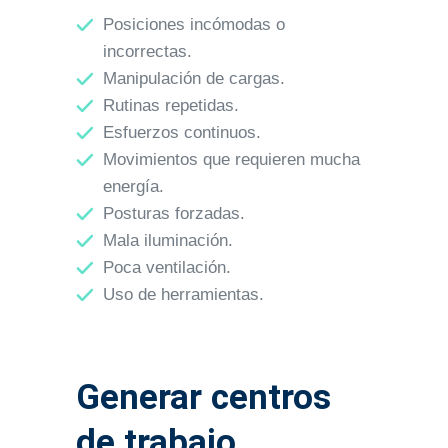
Posiciones incómodas o
incorrectas.
Manipulación de cargas.
Rutinas repetidas.
Esfuerzos continuos.
Movimientos que requieren mucha
energía.
Posturas forzadas.
Mala iluminación.
Poca ventilación.
Uso de herramientas.
Generar centros
de trabajo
* * * * *
# Required action
Retype the full listing exactly; pictures stay out.

# Response area
Posiciones incómodas o
incorrectas.
Manipulación de cargas.
Rutinas repetidas.
Esfuerzos continuos.
Movimientos que requieren mucha
energía.
Posturas forzadas.
Mala iluminación.
Poca ventilación.
Uso de herramientas.
Generar centros
de trabajo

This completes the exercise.